Cuando la fiesta terminó, me despedí de todos y me marché con mi amiga. De repente, el chico salió corriendo detrás y me preguntó: “¿Nos vemos mañana?”. Y nos vimos mañana, pasado mañana y siempre. De la mano de aquel chico, que me regalaba fresas y me compró una flor para mi abrigo, he visto florecer los almendros en enero, he paseado el otoño comiendo castañas y he llorado en el cine de verano con West Side Story. Me vine al mar para buscarle y él cambió de mar para encontrarme, y a orillas de ese mar me preguntó un día: “¿Quieres pasear conmigo toda la vida?”, y yo le dije: “Sí, quiero”. Ese día, la emoción de un vestido blanco, tres rosas y la música de Bach, nos llevó a una casa que pintamos alegre, que llenamos de flores, de música y de libros. No nos importaba nada más, sólo queríamos mirarnos y hablar, hablar siempre.

-Cuéntame algo.

-¿Qué quieres que te cuente?

-Cualquier cosa; sólo quiero oírte.

Seguimos viviendo en el mismo mar que nos vio querernos, en calma, con oleaje, con vientos a favor y en contra, pero siempre navegamos con mariposas. Él sigue teniendo los mismos ojos que dicen tanto sin decir nada, y sigue llevándome de la mano por veredas verdes, por playas blancas, por mares azules, por la vida. Sembramos un jazmín que echó raíces y crecieron fuertes sus ramas. Por eso hoy, el jazmín de una calle cualquiera ha hecho que afloren mis recuerdos de golpe. Pienso en ese amor inmenso que viví, que vivo y que llena mi tiempo. Encontré a mi héroe de brazos fuertes que un día me regaló fresas y otro día me regaló su vida. Yo le regalé mi risa, mis emociones, mis sueños de poemas y una amapola.
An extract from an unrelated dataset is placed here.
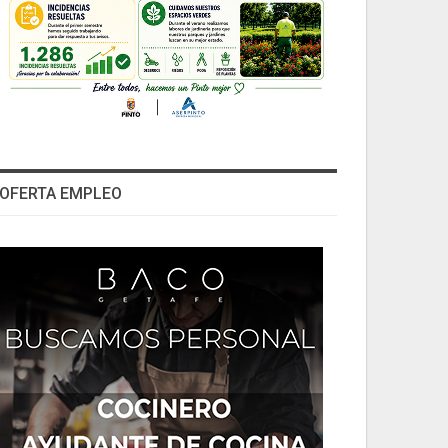
OFERTA EMPLEO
Pienso en aquel tiempo con nostalgia, pero sin tristeza, porque, aunque ya nadie pueda devolver la hora del esplendor en la hierba…, la belleza subsiste en el recuerdo. Hoy, el jazmín de una calle cualquiera me ha traído un recuerdo. Ayer, el solsticio de verano me trajo un amor.

 -¿Qué hacías, Capitán Trueno, en aquella playa, con los brazos desnudos al sol de junio, sin tu espada, sin tu barco y tan lejos de Thule?

-Estaba esperando a mi reina, a una niña de pelo corto, romántica y soñadora, de higueras verdes y de poemas... Te esperaba a ti, Sigrid, te esperaba a ti.